Have you ever made a decision to not use Pony (or whatever the new sexy tech)?
I've read a few blog posts now and the end result always seems to be Pony.
You even talk up how great the C and Java client libraries are. Well they can't be as great as you say or you would have used them.
The C library seems to perform better, be more featureful, and tested better. So once again, why? It certainly can't be because you library is going to top the C library in any way. The article even seems to imply you'd be happy being at parity with the C lib.
In regards to the C and Scala/Java client libraries. They are great for what they do and how they do it. However, that doesn't mean they're ideal in every scenario. For example, the Scala/Java client is the most feature rich client and is actively developed in sync with the Kafka brokers. This, however, doesn't make it suitable for embedding in other languages. As a result, the C client was created by the community and is now officially supported by Confluent. That doesn't in any way take away from the quality of the Scala/Java client though.
Also, while the C client is more featureful and better tested, there is still the concern regarding the thread pools internal to Pony and librdkafka. We've seen first hand how CPU cache invalidation can impact performance so we are very aware of the potential negatives if the Pony and librdkafka threads ever end up fighting with each other over the same CPU resources and would prefer to avoid that.
Yes, Pony Kafka is currently slower than the C client. But it is also almost completely untuned as of right now. We expect there is a lot of low hanging fruit on that front that will give us significant gains. Yes, we mention in the blog post that we would be happy at being parity with the C client but our goal has always been to exceed it, eventually. Both in terms of performance and features.
I'm coming from this as somebody who often has to rewrite a lot of library code because of certain performance issue and poor decisions from library writers often regarding things like garbage collection and hidden resources, like thread pools or an event loop, that cannot be hooked into. I see it all the time. I can no longer count the number of times I've had to rewrite parts of the JDK or networking libraries because of these issues.
Now, this is what I'm hearing from what you are saying:
> 1- We can't use a JVM implementation because we aren't using a JVM language.
Makes sense.
> 2- The C library is okay, but hides its thread pool with no way to access it.
Ugh.

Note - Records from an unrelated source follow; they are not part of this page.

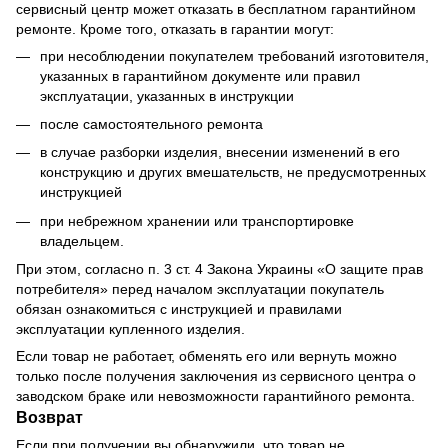
сервисный центр может отказать в бесплатном гарантийном
ремонте. Кроме того, отказать в гарантии могут:
при несоблюдении покупателем требований изготовителя,
указанных в гарантийном документе или правил
эксплуатации, указанных в инструкции
после самостоятельного ремонта
в случае разборки изделия, внесении изменений в его
конструкцию и других вмешательств, не предусмотренных
инструкцией
при небрежном хранении или транспортировке
владельцем.
При этом, согласно п. 3 ст. 4 Закона Украины «О защите прав
потребителя» перед началом эксплуатации покупатель
обязан ознакомиться с инструкцией и правилами
эксплуатации купленного изделия.
Если товар не работает, обменять его или вернуть можно
только после получения заключения из сервисного центра о
заводском браке или невозможности гарантийного ремонта.
Возврат
Если при получении вы обнаружили, что товар не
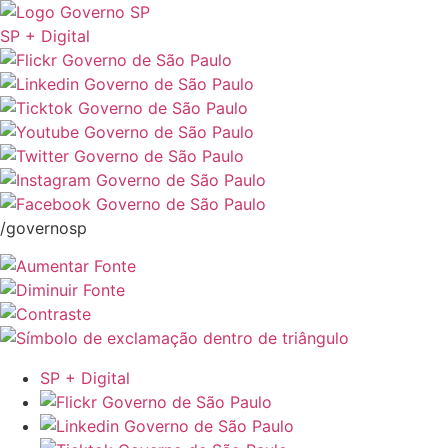
SP + Digital
/governosp
SP + Digital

Hate that. Its like these people writing these have never had to use them in a real project. The sign of a mediocre library.
Pony's actor model might have to rewrite almost any library used by it when concurrency is involved.
But now, I think you answered your own question in the titles now:
> Why we wrote our Kafka Client in Pony
1- Because the C library is mediocre and hides its threads from users making it not very useful for high-performance applications.
2- Because the rest of the system is in Pony. Really, you could write it in C/C++ or even Rust as long as you wrote it in a way that played well with Pony's concurrency model, but why bother with that extra effort, especially if you believe - as you seem to - that Pony's concurrency story is superior.
Once we made the decision to use Pony for Wallaroo, that has driven a lot of our other choices. The Java and C client libraries are excellent. We had architectural concerns about how the thread pool in the clients would interact with our scheduler threads.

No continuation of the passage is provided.